Friday, October 5, 2018

Structure Your Training The Swim Smooth Way

How should I structure my training week? is one of the most common questions we hear at Swim Smooth.

If you swim within a Swim Smooth Squad or train using the Swim Smooth Guru (our virtual swim coach) you'll know that we favour a consistent routine all year round without much (or any) periodisation.

SS Coach Mike Jotautas takes his squad through a technique session in Louisville, Kentucky

We like a consistent structure that you can easily understand and follow week in, week out. Keep this rolling along and you'll get the right training stimuli (and the consistency of training) that you need to keep on improving over many months and years up to a very high level.

This is a far more effective approach than overly periodising things and focusing exclusively on one thing at a time (e.g. just on your stroke technique over the winter, your aerobic fitness in the spring and your open water skills come the summer).

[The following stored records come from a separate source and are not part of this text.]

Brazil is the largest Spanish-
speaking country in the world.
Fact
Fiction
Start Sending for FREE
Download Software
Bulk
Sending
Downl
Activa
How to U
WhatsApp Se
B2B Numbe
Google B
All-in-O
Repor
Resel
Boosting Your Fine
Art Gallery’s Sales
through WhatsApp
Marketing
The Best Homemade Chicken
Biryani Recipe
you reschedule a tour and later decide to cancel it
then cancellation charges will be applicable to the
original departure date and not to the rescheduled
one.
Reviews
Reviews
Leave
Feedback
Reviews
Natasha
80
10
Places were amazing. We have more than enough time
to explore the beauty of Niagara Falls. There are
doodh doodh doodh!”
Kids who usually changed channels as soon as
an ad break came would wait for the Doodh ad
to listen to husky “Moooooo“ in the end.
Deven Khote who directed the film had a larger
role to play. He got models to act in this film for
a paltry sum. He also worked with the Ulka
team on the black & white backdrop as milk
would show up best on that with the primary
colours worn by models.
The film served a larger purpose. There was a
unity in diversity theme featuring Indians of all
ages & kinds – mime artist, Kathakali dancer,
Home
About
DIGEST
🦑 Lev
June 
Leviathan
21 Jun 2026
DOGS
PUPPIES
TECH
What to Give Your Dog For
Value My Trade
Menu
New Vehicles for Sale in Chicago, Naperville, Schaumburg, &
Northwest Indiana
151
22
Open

Fundamentally we are talking about five types of workout here:

Technique sessions (watch intro video here)
CSS sessions (watch intro video here)
Aerobic Endurance sessions (or for more advanced swimmers a Red Mist session)  (watch intro videos here and here)
Open Water Skills sessions (watch intro video here)
Sprint sessions (watch intro video here)

Those videos are the introductions to each session type from the Guru's extensive training plans.

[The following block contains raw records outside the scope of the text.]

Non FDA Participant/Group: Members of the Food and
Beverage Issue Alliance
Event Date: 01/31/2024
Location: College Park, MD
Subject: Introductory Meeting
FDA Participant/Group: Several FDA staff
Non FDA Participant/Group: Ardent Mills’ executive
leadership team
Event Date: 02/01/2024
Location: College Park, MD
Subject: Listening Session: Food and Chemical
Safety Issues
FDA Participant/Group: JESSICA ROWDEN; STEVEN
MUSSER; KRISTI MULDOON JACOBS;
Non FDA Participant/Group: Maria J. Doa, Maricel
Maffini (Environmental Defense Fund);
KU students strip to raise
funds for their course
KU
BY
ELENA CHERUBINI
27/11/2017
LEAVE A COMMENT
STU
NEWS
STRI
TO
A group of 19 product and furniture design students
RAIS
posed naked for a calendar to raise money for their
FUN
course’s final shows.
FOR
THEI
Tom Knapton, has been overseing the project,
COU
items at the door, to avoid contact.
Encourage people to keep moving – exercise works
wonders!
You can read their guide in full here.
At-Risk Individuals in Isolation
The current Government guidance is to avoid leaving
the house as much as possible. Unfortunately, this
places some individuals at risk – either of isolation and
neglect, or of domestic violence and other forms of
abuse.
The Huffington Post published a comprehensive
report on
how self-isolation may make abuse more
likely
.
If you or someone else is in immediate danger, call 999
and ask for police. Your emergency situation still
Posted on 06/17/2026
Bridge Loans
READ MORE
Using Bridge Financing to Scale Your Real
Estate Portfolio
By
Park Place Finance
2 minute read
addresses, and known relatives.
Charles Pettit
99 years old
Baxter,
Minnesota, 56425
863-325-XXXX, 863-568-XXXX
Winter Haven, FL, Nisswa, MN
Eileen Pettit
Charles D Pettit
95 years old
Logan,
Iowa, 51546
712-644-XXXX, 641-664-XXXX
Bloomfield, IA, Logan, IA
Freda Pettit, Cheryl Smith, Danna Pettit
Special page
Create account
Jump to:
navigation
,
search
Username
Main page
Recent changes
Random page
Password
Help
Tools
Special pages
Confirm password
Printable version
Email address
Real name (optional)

Develop A Weekly Structure - And Keep it Rolling

Fundamentally we are looking to roll through the first four session types, occasionally introducing a Sprint session if you are swimming three times per week or more.

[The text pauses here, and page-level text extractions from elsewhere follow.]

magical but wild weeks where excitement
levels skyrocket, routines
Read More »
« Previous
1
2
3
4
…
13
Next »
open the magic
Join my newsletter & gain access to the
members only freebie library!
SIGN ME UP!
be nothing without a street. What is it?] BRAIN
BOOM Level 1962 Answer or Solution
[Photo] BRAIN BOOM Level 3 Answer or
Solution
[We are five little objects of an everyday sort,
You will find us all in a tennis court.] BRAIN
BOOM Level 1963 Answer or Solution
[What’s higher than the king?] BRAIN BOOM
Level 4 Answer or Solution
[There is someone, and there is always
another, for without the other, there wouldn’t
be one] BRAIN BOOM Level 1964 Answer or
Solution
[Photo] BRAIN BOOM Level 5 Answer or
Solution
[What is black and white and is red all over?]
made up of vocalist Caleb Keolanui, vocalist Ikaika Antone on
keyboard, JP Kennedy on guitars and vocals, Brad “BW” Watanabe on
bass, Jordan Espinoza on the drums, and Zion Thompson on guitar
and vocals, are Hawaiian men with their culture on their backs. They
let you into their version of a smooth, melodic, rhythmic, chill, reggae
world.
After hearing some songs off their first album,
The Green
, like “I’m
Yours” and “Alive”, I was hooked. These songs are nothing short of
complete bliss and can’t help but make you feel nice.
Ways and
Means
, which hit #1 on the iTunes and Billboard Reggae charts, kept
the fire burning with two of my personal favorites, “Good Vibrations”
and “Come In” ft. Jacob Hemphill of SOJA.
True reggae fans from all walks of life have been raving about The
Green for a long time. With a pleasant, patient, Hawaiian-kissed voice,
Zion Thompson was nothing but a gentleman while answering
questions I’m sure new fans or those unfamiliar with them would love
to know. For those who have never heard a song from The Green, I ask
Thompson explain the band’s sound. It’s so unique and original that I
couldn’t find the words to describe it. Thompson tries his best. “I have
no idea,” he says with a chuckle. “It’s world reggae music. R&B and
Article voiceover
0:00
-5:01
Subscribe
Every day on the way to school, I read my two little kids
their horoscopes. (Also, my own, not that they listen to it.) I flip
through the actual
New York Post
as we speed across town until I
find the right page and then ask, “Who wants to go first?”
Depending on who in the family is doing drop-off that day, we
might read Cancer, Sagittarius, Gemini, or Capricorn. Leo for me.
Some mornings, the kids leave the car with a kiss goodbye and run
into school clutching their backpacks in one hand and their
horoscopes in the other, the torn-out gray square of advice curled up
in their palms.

We know from the 5000 of you subscribed to the Guru that most of you swim two, three or four times per week. So here's how that works out for each of those instances:




Swimming Twice Per Week

Week 1, 3, 5 etc: Technique session and CSS session
Week 2, 4, 6 etc: OW Skills session and CSS session*

* on weeks 2, 6, 10 etc swap the CSS session for an Aerobic Endurance session



Swimming Three Times Per Week

Week 1, 3, 5 etc: Technique session, CSS session and OW Skills session
Week 2, 4, 6 etc: Aerobic Endurance or Red Mist session, Technique session, CSS session*

* on weeks 4, 8, 12 etc swap the CSS session for a Sprint session



Swimming Four Times Per Week

Every week: Technique session, Aerobic Endurance or Red Mist session, CSS session and OW Skills session* 
* on weeks 4, 8, 12 etc swap the CSS session for a Sprint session




This structure can be seen in Appendix C of the Swim Smooth Book (also showing examples for swimming 5, 6 or 7 times per week) and is baked into the Guru's extensive training plans and Goal-setting engine (subscription required).

The key here is to keep this regular structure rolling week-in, week-out. It's a challenging routine but done with consistency will take your swimming to the next level.


Open Water Skills... Through The Winter?

Absolutely yes!! Open water skills (whether practised in the pool or open water) are so valuable to your performance as an open water swimmer or triathlete that they should be practised all year round. These sessions - normally swum in a group in your own lane - are great fun and really remind you of what you are training for next season.

Don't underestimate the importance of this - developing the confidence and an effective stroke to swim in open water is worth just as much time improvements as stroke technique or swim fitness.